Wenn eine Inklusionspädagogin und ein Fachlehrer täglich zusammenarbeiten, wenn Erzieherin und Lehrerin ein Tandem bilden, wenn ein multiprofessionelles Projektteam Schuldistanz am Standort Regelschule installiert wird, dann benötigen die Fachkräfte ein verzahntes Verständnis auf Grund der Interdependenz von Aufgaben, Zielen und Tätigkeitsvollzügen.
Für die zweite und dritte Variante sind kennzeichnende Kernbestände von Kooperation:

  • Gemeinsamer Gegenstand, Anliegen, Thema und Zielgruppe (der Grund);
  • Dialogischer Austausch mit Abstimmung, Aushandlung und Planung;
  • Gemeinsame Absichten und Ziele mit der Verabredung von Schritten;
  • Koordiniertes, Verschränkungen und Partnerinteressen berücksichtigendes Verhalten;
  • Ergebnisprofite durch gemeinsame beziehungsweise arbeitsteilige Aktivitäten.

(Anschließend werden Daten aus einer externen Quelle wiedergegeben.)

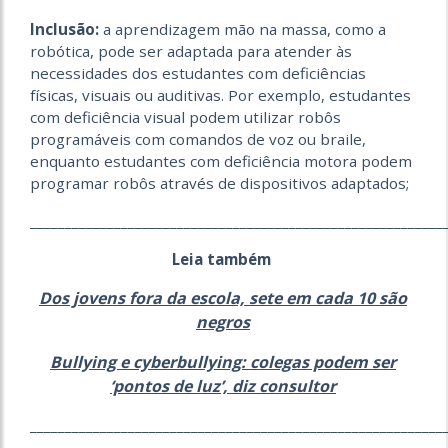
Inclusão:
a aprendizagem mão na massa, como a
robótica, pode ser adaptada para atender às
necessidades dos estudantes com deficiências
físicas, visuais ou auditivas. Por exemplo, estudantes
com deficiência visual podem utilizar robôs
programáveis com comandos de voz ou braile,
enquanto estudantes com deficiência motora podem
programar robôs através de dispositivos adaptados;
___________________________________________________________
Leia também
Dos jovens fora da escola, sete em cada 10 são
negros
Bullying e cyberbullying: colegas podem ser
‘pontos de luz’, diz consultor
___________________________________________________________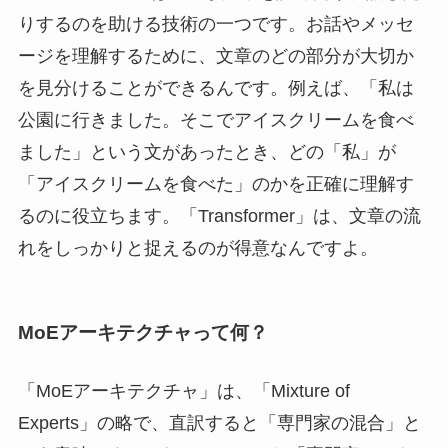
りするのを助ける技術の一つです。お話やメッセ
ージを理解するために、文章のどの部分が大切か
を見分けることができるんです。例えば、「私は
公園に行きました。そこでアイスクリームを食べ
ました」という文があったとき、どの「私」が
「アイスクリームを食べた」のかを正確に理解す
るのに役立ちます。「Transformer」は、文章の流
れをしっかりと捉えるのが得意なんですよ。
MoEアーキテクチャって何？
「MoEアーキテクチャ」は、「Mixture of
Experts」の略で、直訳すると「専門家の混合」と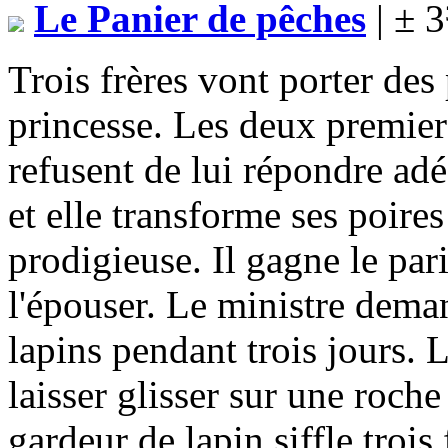
Le Panier de pêches
| ± 
Trois frères vont porter des
princesse. Les deux premier
refusent de lui répondre adé
et elle transforme ses poire
prodigieuse. Il gagne le par
l'épouser. Le ministre deman
lapins pendant trois jours. L
laisser glisser sur une roch
gardeur de lapin siffle trois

Die Optimierung von Prozessen zur Erhöhung der Handlungsfähigkeit basiert auf diesen begünstigenden Input-Faktoren:

  • (Zeit-)Investition: Verbringen von Zeit und Planung von Zukunft in längerer Sicht;
  • Energieaufwand: Austausch zusätzlicher, komplexitätssteigernder Informationen; dichte Kommunikation, gegebenenfalls Bearbeitung von Störungen;
  • Abstriche von Unabhängigkeit: Autonomieeinbuße, überprüfbare Festlegungen und soziale Kontrolle, zum Beispiel durch abgestimmte Ziele und Miteinander-Arbeiten, sodass sich die Berufsgruppen-Akteure „live“ erleben;
  • Wohlwollen und Gegenseitigkeit: Akzeptanz und Wertschätzung; Vertrauen, Offenheit, Fairness und Unterstützung.

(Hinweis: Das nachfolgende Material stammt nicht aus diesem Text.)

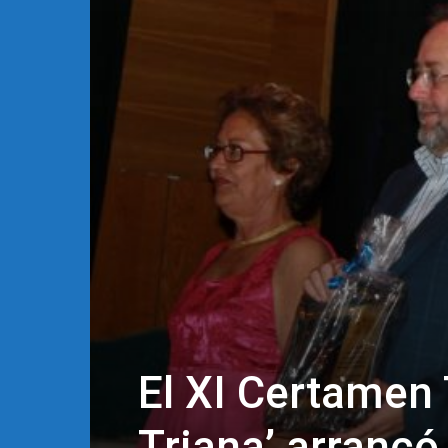
El XI Certamen 
Triana’ arrancó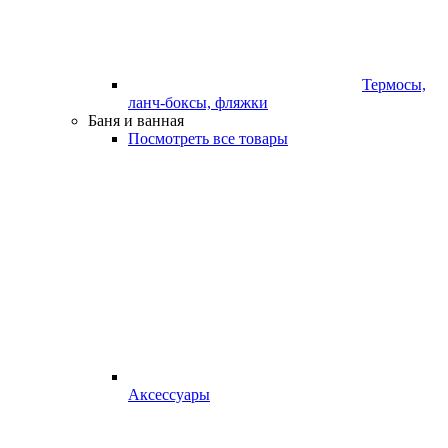
Термосы,
ланч-боксы, фляжки
Баня и ванная
Посмотреть все товары
Аксессуары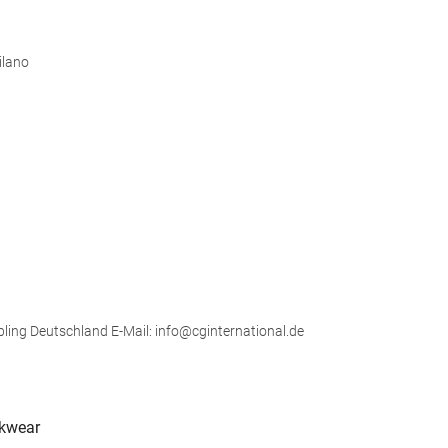
ilano
bling Deutschland E-Mail: info@cginternational.de
rkwear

Je nachdem, wie Teilnehmende in Kooperationszusammenhängen zur als gemeinsam deklarierten Sache stehen, können sich auch Spielarten wie strategische Kooperation und Scheinkooperation einstellen. Anders als bei misslingender Kooperation, die gegebenenfalls prozessual ungünstig verläuft, obwohl die Bereitschaft zur Zusammenarbeit vorliegt und Anstrengung investiert wird, ist in den folgenden Varianten Kooperation eine abgelehnte Zumutung, der gegebenenfalls aber durchaus noch Nutzen abgewonnen werden kann. Wenn Eigeninteressen dominieren, können sich Mitglieder eines Kooperationszusammenhangs offen oder heimlich „egoistisch“ inszenieren, wobei meist ein Organisationsauftrag dahinter steht, aber auch personale Akzente einfließen können. Eine delegierte Person könnte eine Beobachter- und Aufpasserrolle einnehmen, ausgestattet mit dem Auftrag, zu verhindern, dass die Kooperationssache vorankommt.

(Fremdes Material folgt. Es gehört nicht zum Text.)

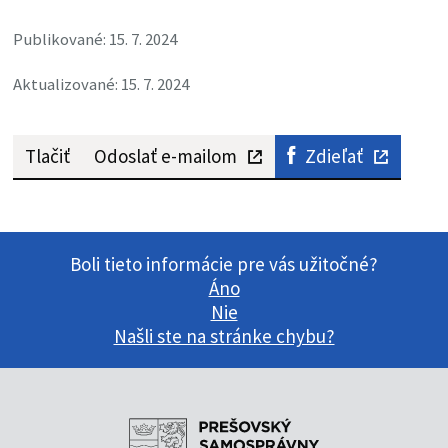
Publikované: 15. 7. 2024
Aktualizované: 15. 7. 2024
Tlačiť
Odoslať e-mailom
Zdieľať
Boli tieto informácie pre vás užitočné?
Áno
Nie
Našli ste na stránke chybu?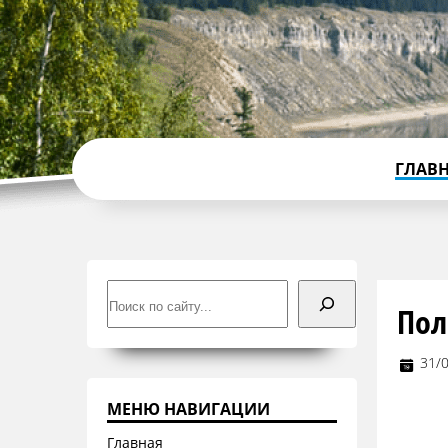
ГЛАВ
Поиск
Пол
31/
МЕНЮ НАВИГАЦИИ
Главная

Etwas weniger destruktiv wirkt sich ein Besucherstatus aus, der damit einhergeht, mitzubekommen, was in diesem Sonderkontext läuft. Gefährlich wird es, wenn Teilnehmende den Eigennutzen durch Abziehen von Informationen und strategische Individualverwertung von neuen Kontakten oder durch Subsystem-Bündnisse mehren und für die eigene Person, Profession oder Organisation gegebenenfalls heimlich und „über Gebühr“ Wettbewerbsvorteile generieren. Oft werden Menschen in Gremien geschickt, um die eigene Organisation in möglichst gutem Licht erscheinen zu lassen. Vielfach bezeugt sind auch mehr oder weniger gelingende Versuche, unter dem Deckmantel von „gerechter Arbeitsteilung“ die Abgabe „schlechter Risiken“ als Kooperation zu deklarieren. Mindestens genauso problematisch kann es sein, unter dem Etikett Kooperation originäre Zuständigkeiten zu verschleiern und überfordernde Aufgaben zu kollektivieren (van Santen; Seckinger 2003).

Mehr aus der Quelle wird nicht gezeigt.